§ **Your assignment**
An exact copy of every entry below is required, and no picture may appear in it.
** Opening Data to process block **
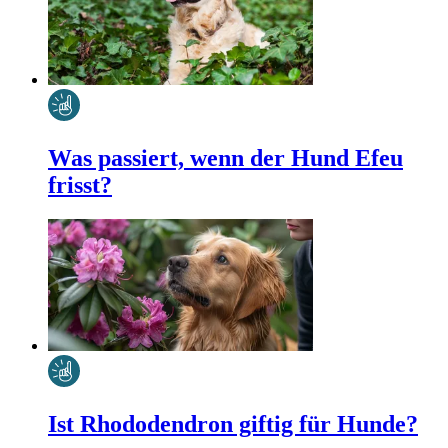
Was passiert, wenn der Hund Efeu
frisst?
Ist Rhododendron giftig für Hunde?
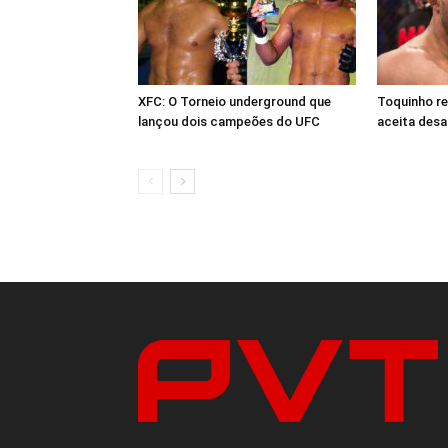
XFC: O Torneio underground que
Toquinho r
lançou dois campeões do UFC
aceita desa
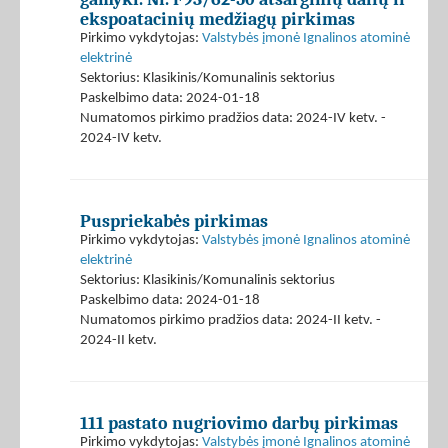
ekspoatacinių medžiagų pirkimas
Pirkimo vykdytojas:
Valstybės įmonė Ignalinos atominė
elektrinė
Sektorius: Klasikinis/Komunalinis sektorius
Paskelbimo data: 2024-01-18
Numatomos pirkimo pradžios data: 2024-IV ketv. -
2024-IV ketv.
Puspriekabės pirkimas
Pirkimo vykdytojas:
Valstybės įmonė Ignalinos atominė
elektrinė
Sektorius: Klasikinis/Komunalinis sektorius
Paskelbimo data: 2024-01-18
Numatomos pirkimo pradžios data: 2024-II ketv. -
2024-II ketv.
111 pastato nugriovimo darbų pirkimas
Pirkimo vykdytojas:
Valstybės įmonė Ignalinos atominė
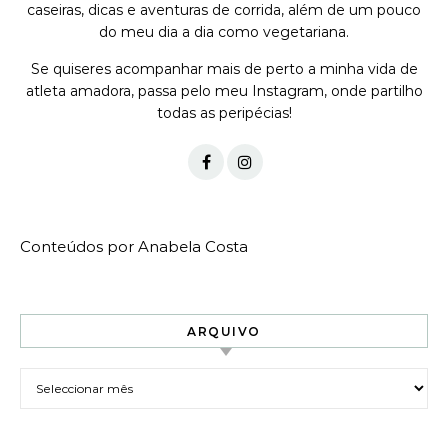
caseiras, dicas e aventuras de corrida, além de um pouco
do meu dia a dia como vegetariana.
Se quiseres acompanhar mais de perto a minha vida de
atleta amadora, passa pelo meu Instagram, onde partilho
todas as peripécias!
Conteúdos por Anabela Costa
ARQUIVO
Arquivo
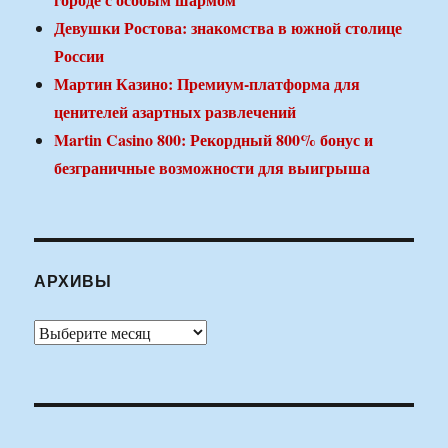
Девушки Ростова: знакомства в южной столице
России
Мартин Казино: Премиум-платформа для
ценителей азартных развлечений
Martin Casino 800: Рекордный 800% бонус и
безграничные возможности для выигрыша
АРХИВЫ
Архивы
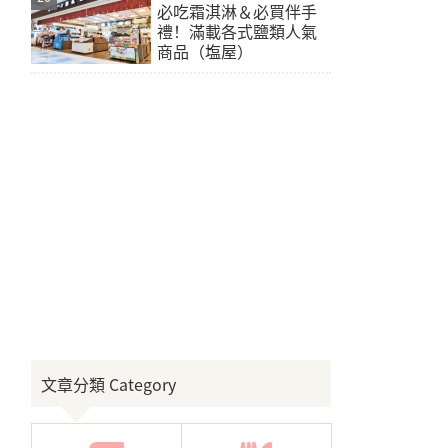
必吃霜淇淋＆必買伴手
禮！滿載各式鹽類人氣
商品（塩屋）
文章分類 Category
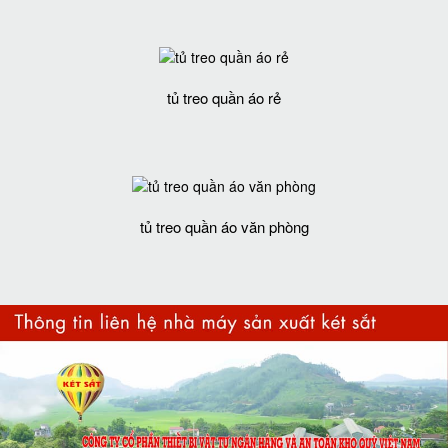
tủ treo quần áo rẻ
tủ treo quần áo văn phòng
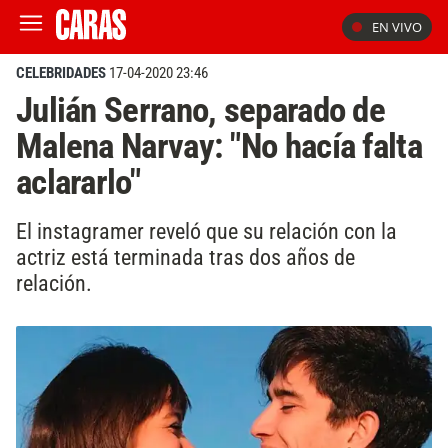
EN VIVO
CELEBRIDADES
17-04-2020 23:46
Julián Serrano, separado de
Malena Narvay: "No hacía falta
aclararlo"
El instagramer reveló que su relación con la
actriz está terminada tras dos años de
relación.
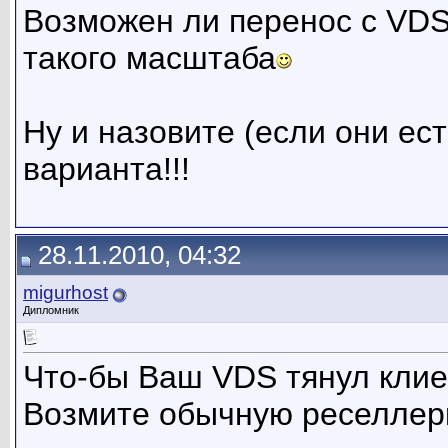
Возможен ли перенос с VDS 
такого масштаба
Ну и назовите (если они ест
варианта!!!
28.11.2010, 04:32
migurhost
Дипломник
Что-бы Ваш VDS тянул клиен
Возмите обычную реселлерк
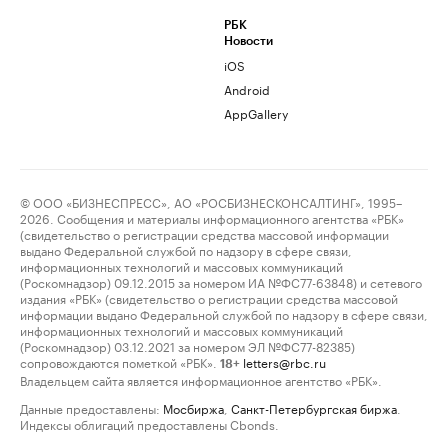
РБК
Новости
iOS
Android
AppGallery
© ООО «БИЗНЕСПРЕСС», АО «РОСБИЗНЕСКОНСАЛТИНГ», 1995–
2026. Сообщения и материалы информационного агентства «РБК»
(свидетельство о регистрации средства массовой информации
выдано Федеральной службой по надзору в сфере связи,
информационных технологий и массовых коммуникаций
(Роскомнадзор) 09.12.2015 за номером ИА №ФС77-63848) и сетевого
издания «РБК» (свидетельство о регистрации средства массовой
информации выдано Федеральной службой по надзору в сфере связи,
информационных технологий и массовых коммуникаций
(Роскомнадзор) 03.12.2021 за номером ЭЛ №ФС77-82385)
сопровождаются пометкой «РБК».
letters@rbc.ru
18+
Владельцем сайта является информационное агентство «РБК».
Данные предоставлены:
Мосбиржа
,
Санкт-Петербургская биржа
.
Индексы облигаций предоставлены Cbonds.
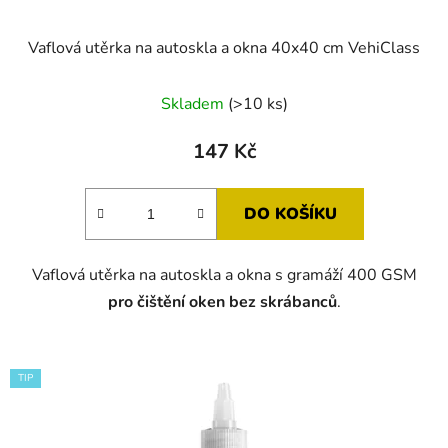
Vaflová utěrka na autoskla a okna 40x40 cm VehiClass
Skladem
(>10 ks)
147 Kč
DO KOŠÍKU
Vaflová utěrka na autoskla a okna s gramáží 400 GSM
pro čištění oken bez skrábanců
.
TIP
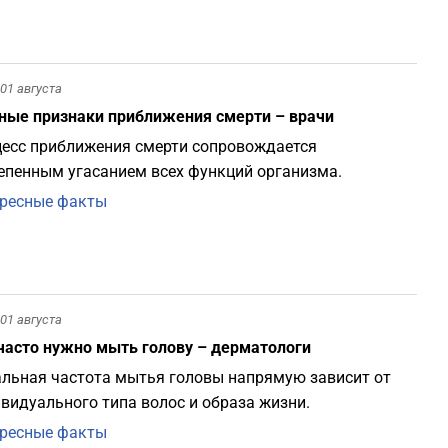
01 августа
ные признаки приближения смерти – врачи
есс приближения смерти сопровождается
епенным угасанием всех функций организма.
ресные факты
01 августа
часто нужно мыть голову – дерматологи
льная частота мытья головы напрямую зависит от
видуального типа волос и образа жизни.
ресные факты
** Closing Data to process block **
§ **Response area**
Was passiert, wenn der Hund Efeu
frisst?
Ist Rhododendron giftig für Hunde?
XFC: O Torneio underground que
Toquinho r
lançou dois campeões do UFC
aceita desa
ekspoatacinių medžiagų pirkimas
Pirkimo vykdytojas:
Valstybės įmonė Ignalinos atominė
elektrinė
Sektorius: Klasikinis/Komunalinis sektorius
Paskelbimo data: 2024-01-18
Numatomos pirkimo pradžios data: 2024-IV ketv. -
2024-IV ketv.
Puspriekabės pirkimas
Pirkimo vykdytojas:
Valstybės įmonė Ignalinos atominė
elektrinė
Sektorius: Klasikinis/Komunalinis sektorius
Paskelbimo data: 2024-01-18
Numatomos pirkimo pradžios data: 2024-II ketv. -
2024-II ketv.
111 pastato nugriovimo darbų pirkimas
Pirkimo vykdytojas:
Valstybės įmonė Ignalinos atominė
caseiras, dicas e aventuras de corrida, além de um pouco
do meu dia a dia como vegetariana.
Se quiseres acompanhar mais de perto a minha vida de
atleta amadora, passa pelo meu Instagram, onde partilho
todas as peripécias!
Conteúdos por Anabela Costa
ARQUIVO
Arquivo
Девушки Ростова: знакомства в южной столице
России
Мартин Казино: Премиум-платформа для
ценителей азартных развлечений
Martin Casino 800: Рекордный 800% бонус и
безграничные возможности для выигрыша
АРХИВЫ
Архивы
必吃霜淇淋＆必買伴手
禮！滿載各式鹽類人氣
商品（塩屋）
文章分類 Category
tủ treo quần áo rẻ
tủ treo quần áo văn phòng
EN VIVO
CELEBRIDADES
17-04-2020 23:46
Julián Serrano, separado de
Malena Narvay: "No hacía falta
aclararlo"
El instagramer reveló que su relación con la
actriz está terminada tras dos años de
relación.
Возможен ли перенос с VDS 
такого масштаба
Ну и назовите (если они ест
варианта!!!
28.11.2010, 04:32
migurhost
Дипломник
Что-бы Ваш VDS тянул клиен
Возмите обычную реселлерк
РБК
Новости
iOS
Android
AppGallery
© ООО «БИЗНЕСПРЕСС», АО «РОСБИЗНЕСКОНСАЛТИНГ», 1995–
2026. Сообщения и материалы информационного агентства «РБК»
(свидетельство о регистрации средства массовой информации
выдано Федеральной службой по надзору в сфере связи,
информационных технологий и массовых коммуникаций
(Роскомнадзор) 09.12.2015 за номером ИА №ФС77-63848) и сетевого
издания «РБК» (свидетельство о регистрации средства массовой
информации выдано Федеральной службой по надзору в сфере связи,
информационных технологий и массовых коммуникаций
(Роскомнадзор) 03.12.2021 за номером ЭЛ №ФС77-82385)
сопровождаются пометкой «РБК».
letters@rbc.ru
18+
Владельцем сайта является информационное агентство «РБК».
Данные предоставлены:
Мосбиржа
,
Санкт-Петербургская биржа
.
Индексы облигаций предоставлены Cbonds.
Vaflová utěrka na autoskla a okna 40x40 cm VehiClass
Skladem
(>10 ks)
147 Kč
DO KOŠÍKU
Vaflová utěrka na autoskla a okna s gramáží 400 GSM
pro čištění oken bez skrábanců
.
TIP
01 августа
ные признаки приближения смерти – врачи
есс приближения смерти сопровождается
епенным угасанием всех функций организма.
ресные факты
01 августа
часто нужно мыть голову – дерматологи
льная частота мытья головы напрямую зависит от
видуального типа волос и образа жизни.
ресные факты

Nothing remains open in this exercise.